Apple joined the Times in 1963 after working for The Wall Street Journal and NBC News. He was national political correspondent from 1970 to 1976.

He covered the Vietnam and Persian Gulf Wars, the Iranian revolution and the collapse of Eastern Bloc governments.

He also extensively chronicled the Watergate scandal.

"It was a tragedy in three acts," Apple wrote in the lead of his story about Nixon's resignation in August 1974.

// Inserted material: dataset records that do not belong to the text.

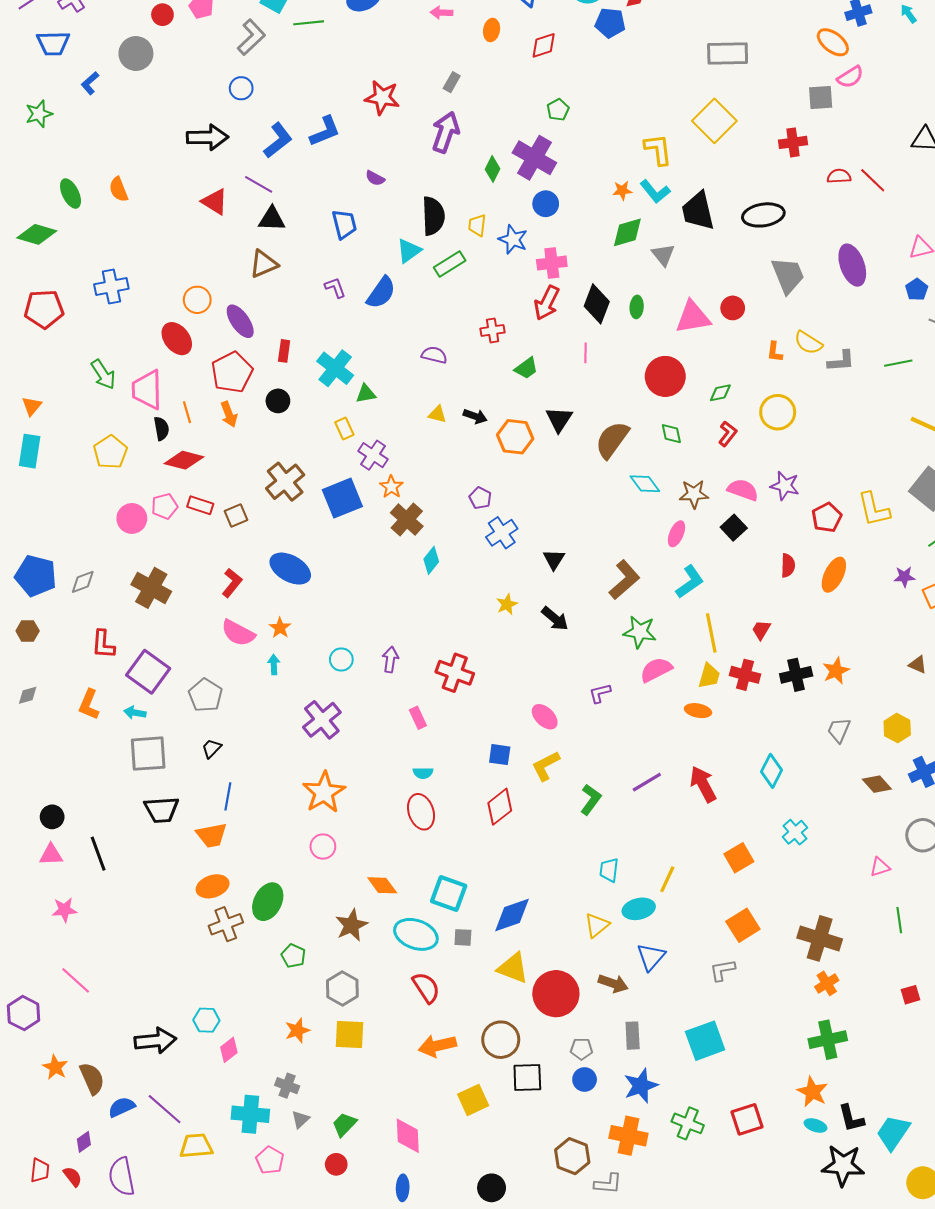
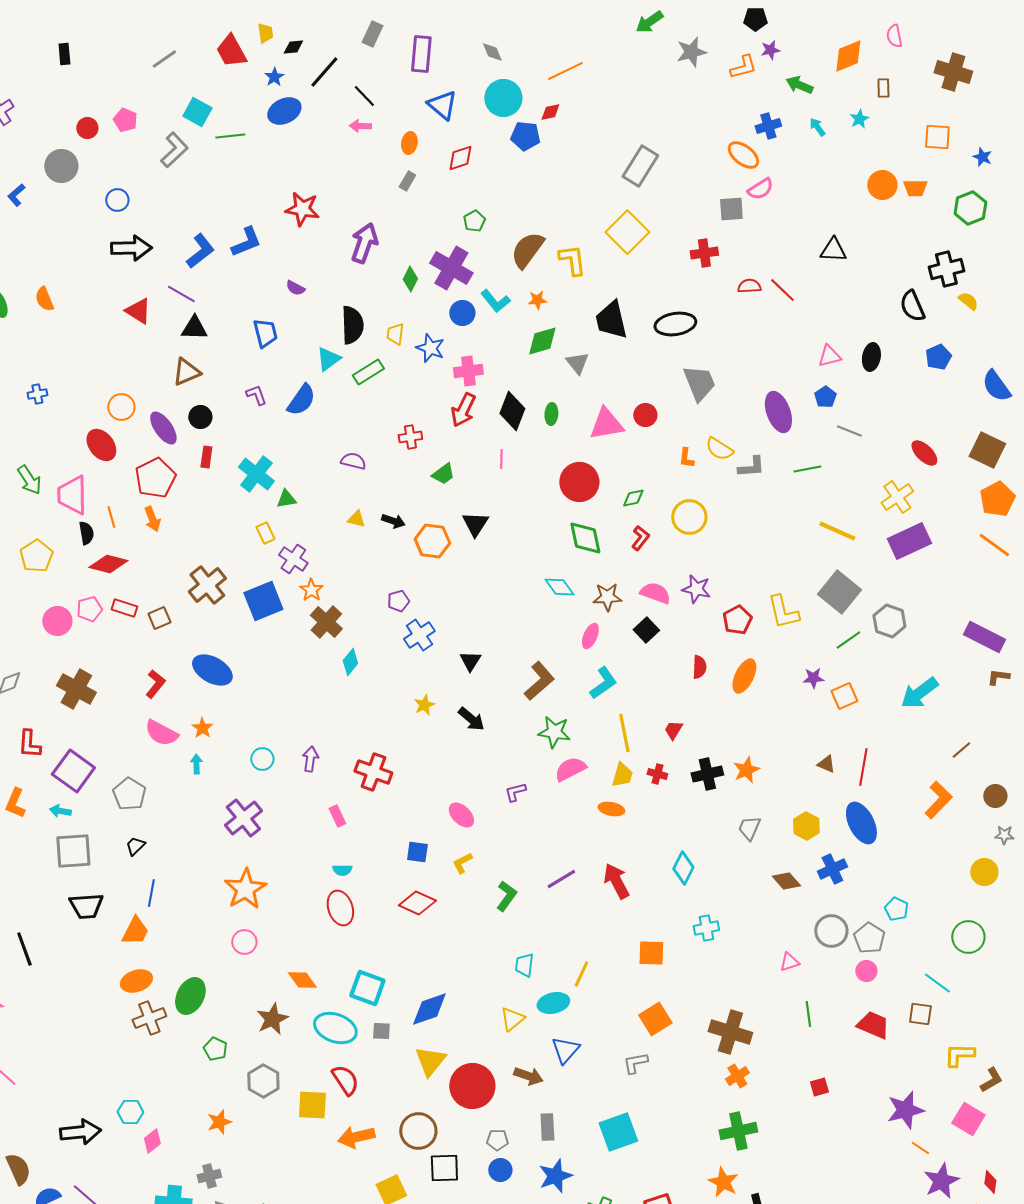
gray rectangle: (728, 54) -> (640, 166), turned -57
gray rectangle: (452, 82) -> (407, 181), moved
blue circle: (241, 88) -> (117, 200), moved
cyan L-shape: (655, 191) -> (495, 301), moved
purple ellipse: (852, 265) -> (778, 412), moved
blue cross: (111, 287) -> (37, 394), size x0.6
black circle: (278, 401) -> (200, 417), moved
green diamond: (671, 434) -> (585, 538), size x1.6
brown semicircle: (612, 440) -> (527, 250), moved
purple pentagon: (480, 498) -> (398, 601), turned 30
red cross: (745, 675) -> (657, 774), size x0.7
yellow L-shape: (546, 766) -> (462, 863), size x0.7
red diamond: (500, 807) -> (417, 903), turned 63
cyan cross: (795, 832) -> (706, 928), turned 30
orange trapezoid: (212, 835) -> (135, 931), turned -52
orange square: (739, 858) -> (651, 953), turned 32
yellow triangle: (513, 968) -> (430, 1061), turned 48
yellow square: (349, 1035) -> (312, 1105), moved
gray cross: (287, 1086) -> (209, 1176), turned -35

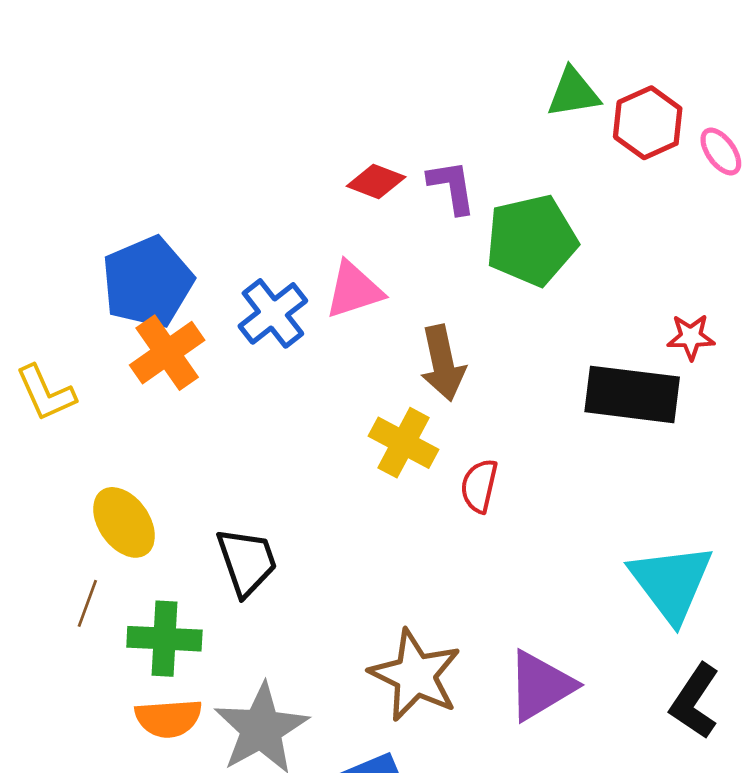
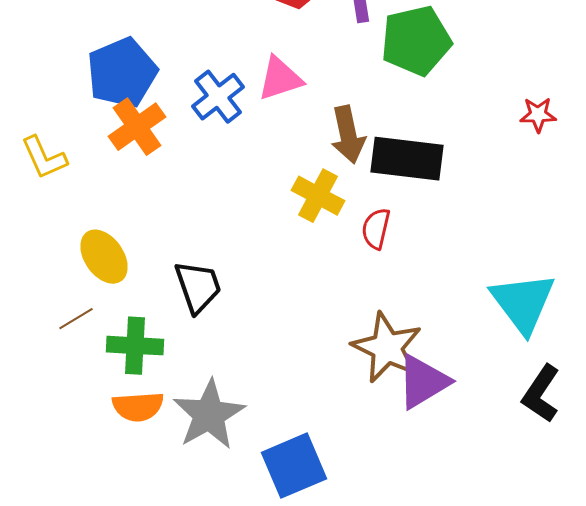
black rectangle: (632, 394) -> (407, 159), moved
brown line: (87, 603) -> (76, 319), turned 39
brown star: (415, 675) -> (387, 348), moved

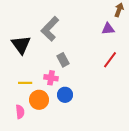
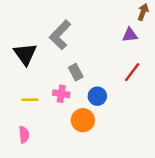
blue circle: (65, 95) -> (97, 96), moved
orange circle: (39, 100) -> (83, 120), moved

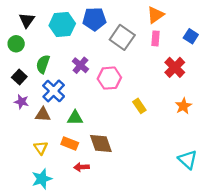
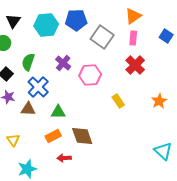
red cross: (175, 67) -> (135, 65), moved
orange rectangle: (70, 143) -> (53, 136), turned -49
yellow triangle: (41, 148) -> (13, 140), moved

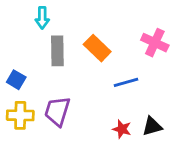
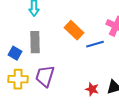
gray rectangle: (57, 51) -> (35, 42), moved
blue line: (126, 82) -> (95, 44), moved

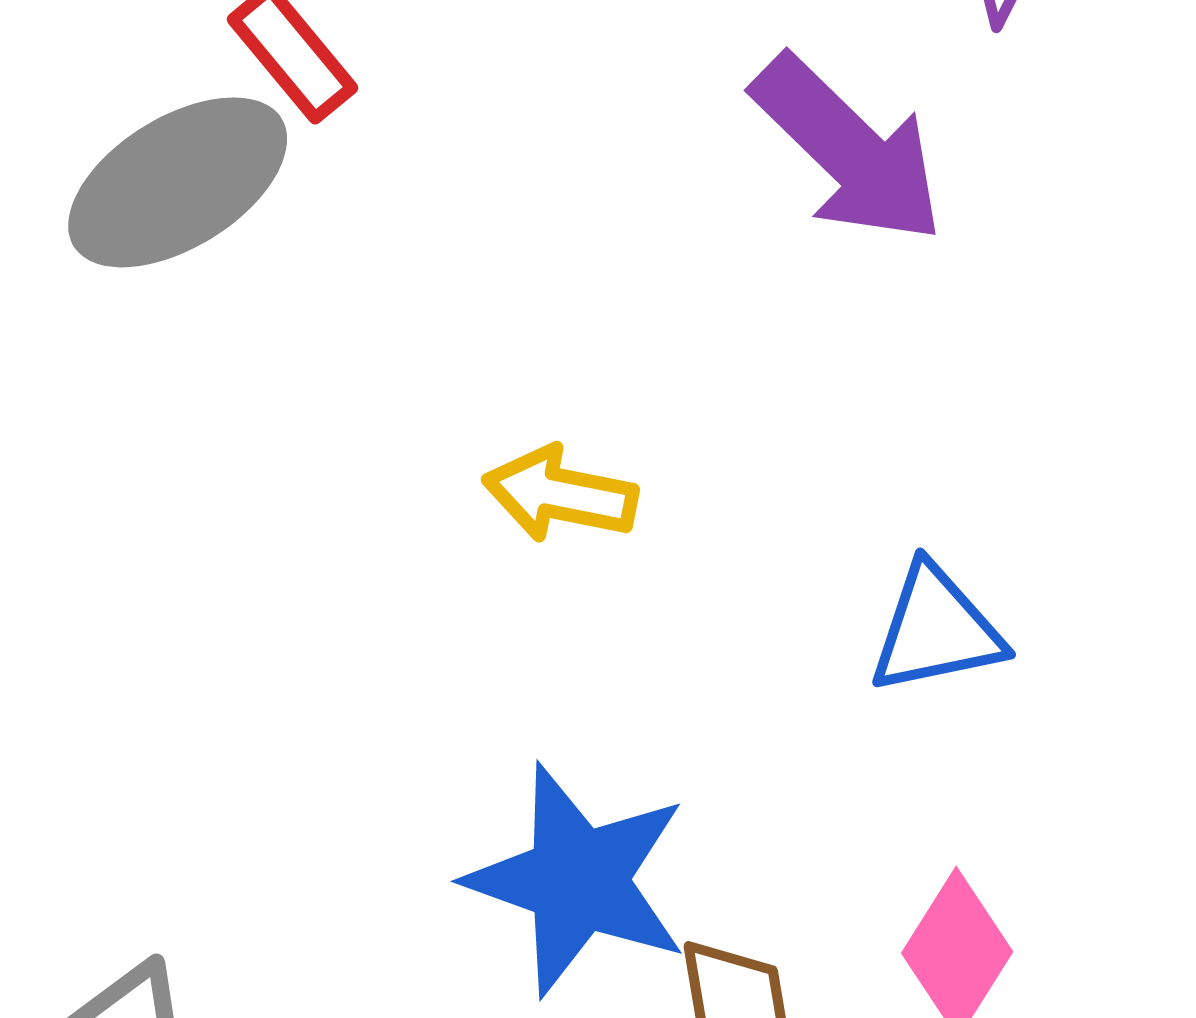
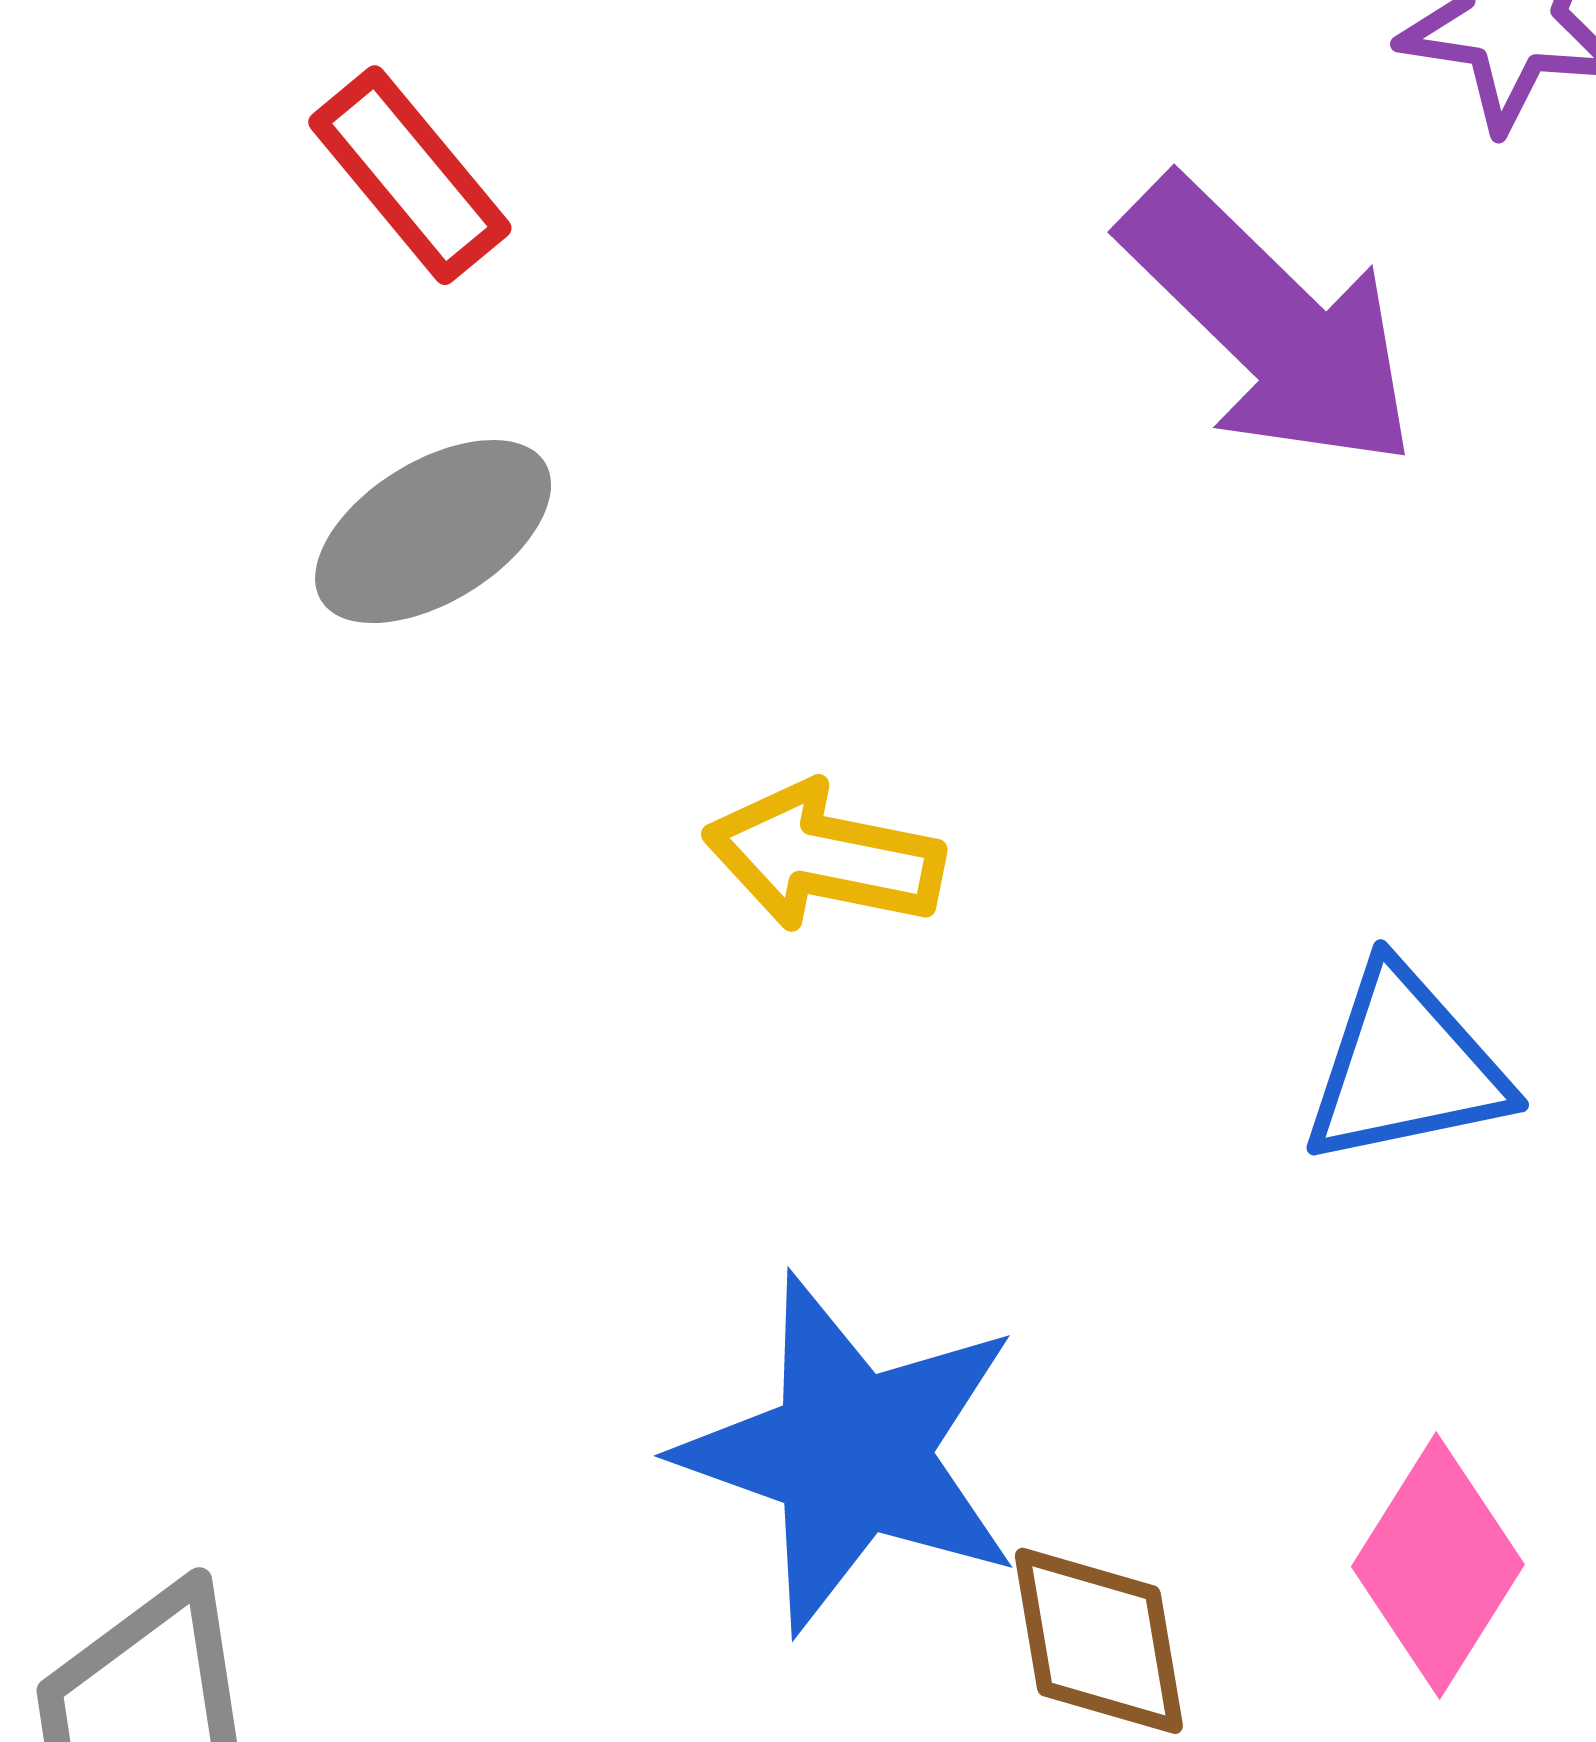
gray ellipse: (178, 182) -> (433, 532), moved, size x0.7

"In 1972, Richard M. Nixon — a man who had often failed, who had been derided by the fashionable and the intellectual, who had made and remade himself into a winner — arrived at the pinnacle of his career," he wrote. "In 1973, he found himself besieged by his enemies, forced onto the defense. And in 1974, he fell from power, humiliated as no predecessor has ever been."

In 1992, as the first President Bush was unsuccessfully seeking his second term, Apple wrote: "But the brakes of history seem to be working against Mr. Bush and his party. ... The end of the cold war has robbed the president's party of one of its mightiest swords."

His epicurean side was evident in his many lighter pieces. Known as "Johnny," Apple traveled the world in his parallel career as a food and travel writer, writing about everything from hot dogs in Chicago to bacon in Wisconsin.

"Vidalias are to run-of-the-mill onions as foie gras is to chopped liver," he wrote in a 1998 feature.

Checking out hot dogs in Chicago, he wrote in 2004: "No place else this side of Frankfurt has a frankfurter stand every three or four blocks, as Chicago does. And no other place anywhere has a catechism of condiments as rigorously defined as Chicago's. ... And no ketchup, please. Ever."

Drawing on his endless travel experience, often in out-of-the-way places where a multitude of problems might arise, he wrote a piece on "The Art of Packing" for the Times in 1985.

Among the rules: no synthetic fabrics "because they are clammy in cold weather, sticky in hot." And along with packing a miniature tool kit and the small guidebooks, he cited a pepper mill, because "it's amazing what a few turns of the machine will do for a meal prepared by the culinary wizards employed by the Iraqi Army."

He is survived by his wife Betsey, his longtime travel companion who was a fixture in his many first-person articles.